Today, fuel is available up and down Alaska's highways in the form of gasoline at local gas stations. But next year there may be something new: a series of electrical recharging points along the Seward and Parks Highways. 

The Alaska Energy Authority is giving out a total of $1 million in grants to help "Railbelt" businesses install electric vehicle chargers. 

The Railbelt is said to start in Seward. It goes all the way to Fairbanks, and grant recipients include the Seward Chamber of Commerce and Three Bears in Healy, according to a story in Alaska Public Media.

This rush for electrical recharging hookups comes as the country begins to seriously look to brand-new electric cars and trucks as a powerful tie to the future.  

The Ford F-150 has been the best-selling truck in America for the past 44 years. In 2022, the Ford F-150 is going all-electric. 

Pickups are extremely popular in Alaska. Many Anchorage residents have several vehicles. They own a small, snappy vehicle for driving around town – but they also have a large trailer-hauling pickup for their adventures out on Alaska's roads. Like an F-150. 

Right now, you can't drive a huge electric pickup from Anchorage to Fairbanks without recharging the car. The only solution is to add electric charging to the mix along Alaska's  highways, just like gas stations – and before that, those big, predictably placed hay fields. 

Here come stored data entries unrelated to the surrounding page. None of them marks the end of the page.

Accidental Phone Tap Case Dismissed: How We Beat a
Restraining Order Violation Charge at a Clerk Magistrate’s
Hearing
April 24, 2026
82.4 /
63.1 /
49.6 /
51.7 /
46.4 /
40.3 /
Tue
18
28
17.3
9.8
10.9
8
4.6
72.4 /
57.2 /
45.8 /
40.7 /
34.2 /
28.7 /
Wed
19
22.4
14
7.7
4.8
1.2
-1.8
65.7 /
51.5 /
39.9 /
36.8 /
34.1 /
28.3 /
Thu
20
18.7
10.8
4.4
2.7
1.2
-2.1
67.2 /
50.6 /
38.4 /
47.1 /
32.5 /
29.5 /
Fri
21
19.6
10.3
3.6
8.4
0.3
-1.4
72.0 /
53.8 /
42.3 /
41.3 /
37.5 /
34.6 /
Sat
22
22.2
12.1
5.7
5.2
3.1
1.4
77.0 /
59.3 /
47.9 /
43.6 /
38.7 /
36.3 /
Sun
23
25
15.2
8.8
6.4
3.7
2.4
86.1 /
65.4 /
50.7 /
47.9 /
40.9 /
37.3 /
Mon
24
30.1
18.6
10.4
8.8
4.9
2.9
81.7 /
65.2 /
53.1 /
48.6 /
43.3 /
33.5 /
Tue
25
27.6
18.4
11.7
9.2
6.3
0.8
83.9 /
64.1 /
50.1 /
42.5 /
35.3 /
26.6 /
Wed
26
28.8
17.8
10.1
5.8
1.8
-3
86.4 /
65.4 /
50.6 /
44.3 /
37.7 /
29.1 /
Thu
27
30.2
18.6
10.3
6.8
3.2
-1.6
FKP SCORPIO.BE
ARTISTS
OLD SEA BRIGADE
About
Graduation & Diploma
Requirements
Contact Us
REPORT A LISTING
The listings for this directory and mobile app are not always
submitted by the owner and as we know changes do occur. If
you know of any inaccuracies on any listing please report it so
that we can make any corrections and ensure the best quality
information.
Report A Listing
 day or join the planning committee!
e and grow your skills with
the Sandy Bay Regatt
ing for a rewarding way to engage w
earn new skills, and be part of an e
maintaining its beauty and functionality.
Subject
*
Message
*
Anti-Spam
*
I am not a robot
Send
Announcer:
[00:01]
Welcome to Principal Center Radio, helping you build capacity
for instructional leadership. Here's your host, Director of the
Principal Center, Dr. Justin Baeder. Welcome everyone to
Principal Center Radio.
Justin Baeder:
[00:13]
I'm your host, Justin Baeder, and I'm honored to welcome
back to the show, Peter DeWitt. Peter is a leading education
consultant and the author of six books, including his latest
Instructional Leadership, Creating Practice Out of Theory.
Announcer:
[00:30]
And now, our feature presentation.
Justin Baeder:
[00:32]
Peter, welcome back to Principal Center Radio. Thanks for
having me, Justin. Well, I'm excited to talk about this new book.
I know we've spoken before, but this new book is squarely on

Surprisingly, the Alaska Energy Authority is losing no time to get electrical charging up and running. 

Grant recipients who may be running these new electrical charging points on the Railbelt are at places around 50 to 100 miles apart. It's like the distances between lodges over a hundred years ago – only farther away from each other, of course. And no agricultural or hay-growing skills needed.